The situation: dealing with my bank, with which my wife and I have several accounts, savings, checking, brokerage, IRAs, etc., basically operating under an umbrella which they call the PMA. They're the result of a history which started back in 1968 when I set up an account in DC in a bank which has been merged and remerged and remerged, and as my wife and I made decisions about savings and investments and consolidating accounts.

Anyhow, we have a branch office near our home, but we mostly do our banking online.

Though I haven't seen an organization chart for the bank, I deduce that they have a unit responsible for their branches,  a unit responsible for PMAs, a unit responsible for their brokerage accounts and IRA accounts, and a unit responsible for online banking. So we go in the branch to get a safe deposit box and straighten out a situation with the 1099 for 2015 taxes (I won't go into detail on that, because it's an embarrassing story--recalling the old lesson for software: when all else fails, read the manual.)
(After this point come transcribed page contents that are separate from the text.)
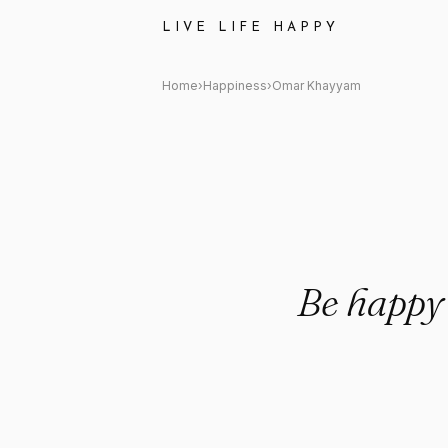
Omar Khayyam Quote: "Be hap
LIVE LIFE HAPPY
Home
›
Happiness
›
Omar Khayyam
Be happy 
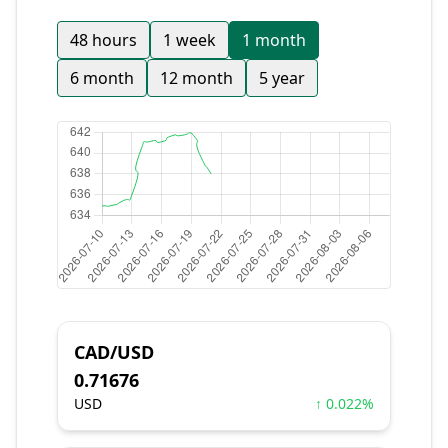
48 hours
1 week
1 month
6 month
12 month
5 year
CAD/USD
0.71676
USD
↑ 0.022%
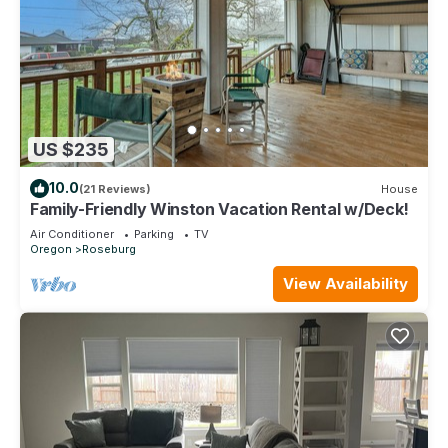
US $235
10.0
(21 Reviews)
House
Family-Friendly Winston Vacation Rental w/Deck!
Air Conditioner
Parking
TV
Oregon
Roseburg
View Availability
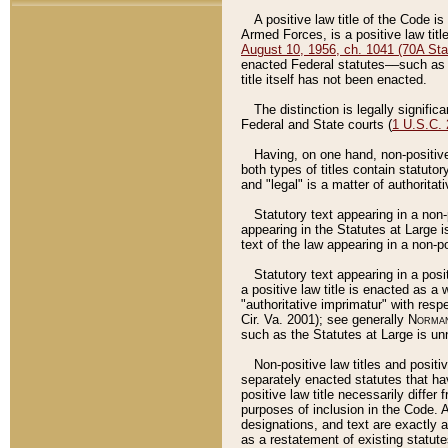
A positive law title of the Code is
Armed Forces, is a positive law titl
August 10, 1956, ch. 1041 (70A Stat
enacted Federal statutes––such as t
title itself has not been enacted.
The distinction is legally signific
Federal and State courts (
1 U.S.C.
Having, on one hand, non-positive 
both types of titles contain statuto
and "legal" is a matter of authoritat
Statutory text appearing in a non-
appearing in the Statutes at Large i
text of the law appearing in a non-pos
Statutory text appearing in a posi
a positive law title is enacted as a
"authoritative imprimatur" with resp
Cir. Va. 2001); see generally
Norman
such as the Statutes at Large is unn
Non-positive law titles and positi
separately enacted statutes that hav
positive law title necessarily diffe
purposes of inclusion in the Code. A
designations, and text are exactly a
as a restatement of existing statute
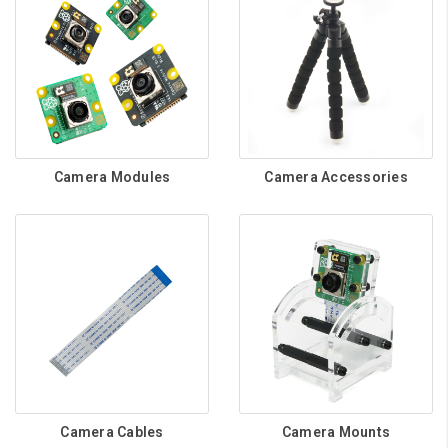
Camera Modules
Camera Accessories
Camera Cables
Camera Mounts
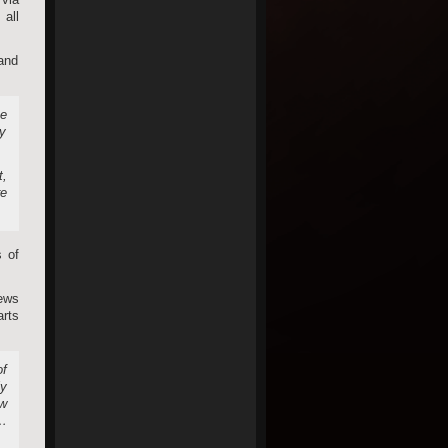
all
 and
se
ry
t,
re
s of
ews
arts
of
ly
ew
e…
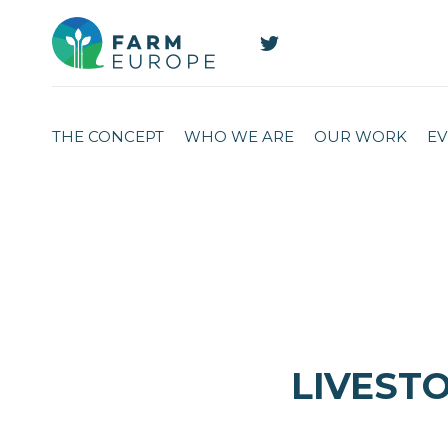
THE CONCEPT
WHO WE ARE
OUR WORK
EV
LIVESTO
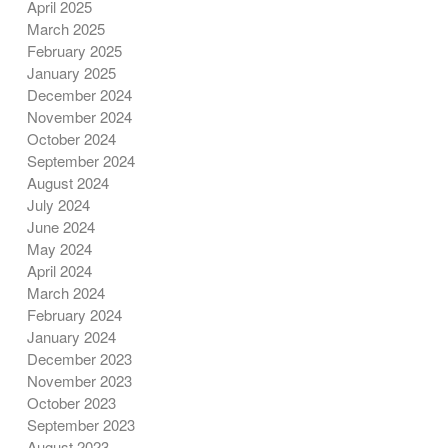
April 2025
March 2025
February 2025
January 2025
December 2024
November 2024
October 2024
September 2024
August 2024
July 2024
June 2024
May 2024
April 2024
March 2024
February 2024
January 2024
December 2023
November 2023
October 2023
September 2023
August 2023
So the banker with whom we talked couldn't resolve our problem, so she made a call to the PMA help desk unit. We talked with the PMA person, without success, because she needed to talk to the online banking person.  At that point we decided to go back home and work the phones from there. I called the online banking help, who couldn't resolve it, and wanted to talk to the PMA people.  About that point I realized that it was my screw-up so I said thank you and hung up.

What's my bottom line:  in the old days dad would take the egg check and milk check to the bank, deposit them, get cash.  He knew the tellers and the bankers because it was a locally owned bank.  I'd imagine the general operations were very similar to those of the ASCS county office back in the 60's or before.  But as banking got more complicated, with different lines of business,, and more automated, that's changed, as witness my frustrating day.  More complexity means less mastery by the teller/clerk--even though the person is likely more educated, specialization means less total comprehension.

And the effect of the specialization/automation online operation is to create a frustration trap for customers and operators: 90 or 99 percent of the time it's a routine operation which goes smoothly, but the minority of the cases become much more problematic simply because there's a lack of centralized knowledge. [added--The point with my bank is the interaction among their various silos/units; the point with FSA would be the same.  The fiscal silo and the conservation silo and the payments silo all look separate to the Washington bureaucrat; they're one thing to the producer in the field.]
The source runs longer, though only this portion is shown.